We identify that the slope difference between the treatment (Albridge Medical Practice) and the control (Hollybush Medical Practice) for the second intervention (Reading Programme) has a slope difference of 0 (95% CI: -0.01 - 0.01) per x-axis unit, with a p-value of 0.636, indicating a non statistically significant result. The effect has been attenuated compared to the first intervention, and this is evident from the plot in step 6.

# Step 5) Fitting Predictions

We can fit predictions with the created model which project the pre-intervention period into the post-intervention period by using the model coefficients using `multipleITScontrol::generate_predictions()`.

```{r, echo = TRUE, results='hide'}
transformed_data_with_predictions <- generate_predictions(transformed_data, fitted_ITS_model)

transformed_data_with_predictions
```

```{r}
DT::datatable(transformed_data_with_predictions, options = list(dom = 'tip', scrollX = TRUE), rownames = FALSE)
```

## Step 6) Plotting the results

We can use the predicted values and map the segmented regression lines which compare whether an intervention had a statistically significant difference.

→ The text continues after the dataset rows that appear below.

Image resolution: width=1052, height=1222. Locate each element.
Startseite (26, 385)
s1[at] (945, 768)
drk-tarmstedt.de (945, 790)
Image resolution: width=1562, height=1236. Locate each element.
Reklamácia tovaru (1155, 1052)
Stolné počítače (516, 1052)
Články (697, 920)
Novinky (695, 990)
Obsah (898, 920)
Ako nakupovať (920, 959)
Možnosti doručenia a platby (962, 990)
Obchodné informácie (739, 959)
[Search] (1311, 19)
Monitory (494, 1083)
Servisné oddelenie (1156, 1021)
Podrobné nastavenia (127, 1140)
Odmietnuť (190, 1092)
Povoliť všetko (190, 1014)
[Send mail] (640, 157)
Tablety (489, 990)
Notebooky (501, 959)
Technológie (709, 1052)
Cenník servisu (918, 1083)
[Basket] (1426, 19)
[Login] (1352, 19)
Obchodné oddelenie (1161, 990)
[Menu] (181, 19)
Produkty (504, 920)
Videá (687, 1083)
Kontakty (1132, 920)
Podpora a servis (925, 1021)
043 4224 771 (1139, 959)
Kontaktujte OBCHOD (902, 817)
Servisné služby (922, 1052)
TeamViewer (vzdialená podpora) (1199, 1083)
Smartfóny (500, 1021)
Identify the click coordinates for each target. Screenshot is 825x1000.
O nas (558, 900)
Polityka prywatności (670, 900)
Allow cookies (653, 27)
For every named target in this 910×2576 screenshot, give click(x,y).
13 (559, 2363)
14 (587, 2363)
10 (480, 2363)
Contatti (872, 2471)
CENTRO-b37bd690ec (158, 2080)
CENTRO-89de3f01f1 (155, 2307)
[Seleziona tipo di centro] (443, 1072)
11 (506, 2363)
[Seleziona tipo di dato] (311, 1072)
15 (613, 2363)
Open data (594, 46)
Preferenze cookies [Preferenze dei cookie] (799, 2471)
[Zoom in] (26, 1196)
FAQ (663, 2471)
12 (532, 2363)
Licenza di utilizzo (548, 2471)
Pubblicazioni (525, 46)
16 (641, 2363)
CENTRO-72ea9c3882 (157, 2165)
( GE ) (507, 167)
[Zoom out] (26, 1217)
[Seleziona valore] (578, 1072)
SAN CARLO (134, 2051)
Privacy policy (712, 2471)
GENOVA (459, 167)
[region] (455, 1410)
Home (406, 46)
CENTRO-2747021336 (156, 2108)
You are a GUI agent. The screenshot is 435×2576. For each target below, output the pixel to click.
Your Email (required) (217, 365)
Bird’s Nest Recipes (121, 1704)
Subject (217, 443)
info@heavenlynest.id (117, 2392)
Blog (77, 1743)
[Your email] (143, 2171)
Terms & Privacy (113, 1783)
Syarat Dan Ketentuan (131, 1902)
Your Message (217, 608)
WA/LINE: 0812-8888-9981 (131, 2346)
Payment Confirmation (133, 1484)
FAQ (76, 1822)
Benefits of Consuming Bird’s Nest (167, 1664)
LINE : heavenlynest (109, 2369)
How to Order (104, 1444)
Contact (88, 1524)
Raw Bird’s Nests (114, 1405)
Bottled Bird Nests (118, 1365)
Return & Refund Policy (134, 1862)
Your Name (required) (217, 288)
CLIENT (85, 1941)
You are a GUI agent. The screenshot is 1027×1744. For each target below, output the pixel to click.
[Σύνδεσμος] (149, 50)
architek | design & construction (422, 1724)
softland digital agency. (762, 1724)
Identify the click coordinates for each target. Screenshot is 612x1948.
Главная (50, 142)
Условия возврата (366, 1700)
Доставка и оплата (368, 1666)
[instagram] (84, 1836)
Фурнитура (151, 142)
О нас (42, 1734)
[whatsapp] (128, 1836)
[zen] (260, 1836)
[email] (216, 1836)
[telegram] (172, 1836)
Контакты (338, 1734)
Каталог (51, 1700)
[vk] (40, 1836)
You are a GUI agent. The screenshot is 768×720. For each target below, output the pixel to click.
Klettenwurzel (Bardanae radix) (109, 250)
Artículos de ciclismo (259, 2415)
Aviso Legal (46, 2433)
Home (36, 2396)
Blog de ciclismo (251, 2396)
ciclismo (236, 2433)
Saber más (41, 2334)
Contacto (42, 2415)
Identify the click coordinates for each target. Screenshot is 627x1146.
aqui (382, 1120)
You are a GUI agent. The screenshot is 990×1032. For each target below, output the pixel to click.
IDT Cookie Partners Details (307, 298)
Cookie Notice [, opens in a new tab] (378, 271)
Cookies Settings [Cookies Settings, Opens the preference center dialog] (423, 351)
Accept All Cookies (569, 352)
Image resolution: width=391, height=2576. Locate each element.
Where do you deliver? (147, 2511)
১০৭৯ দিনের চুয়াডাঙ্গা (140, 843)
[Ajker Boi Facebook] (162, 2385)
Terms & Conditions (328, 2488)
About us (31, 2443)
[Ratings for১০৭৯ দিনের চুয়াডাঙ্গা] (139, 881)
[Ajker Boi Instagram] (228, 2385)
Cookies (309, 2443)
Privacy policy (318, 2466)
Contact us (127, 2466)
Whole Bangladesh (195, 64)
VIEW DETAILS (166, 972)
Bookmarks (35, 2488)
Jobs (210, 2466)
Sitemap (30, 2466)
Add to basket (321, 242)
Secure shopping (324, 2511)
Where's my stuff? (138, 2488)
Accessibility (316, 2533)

```{r, echo = TRUE, fig.align="center", fig.width=7, fig.height=7, fig.retina=3}
its_plot(model = my_summary_its_model,
         data_with_predictions = transformed_data_with_predictions, 
         time_var = "time",
         intervention_dates = intervention_dates, 
         y_axis = "Self-reported Wellbeing Score")
```

In this example, the treatment variable is for *Albridge Medical Practice*, whilst the control is for *Hollybush Medical Practice*. The treatment slope shows there was a significant slope change immediately after the first intervention in April 2022, but not in the second intervention in June 2022.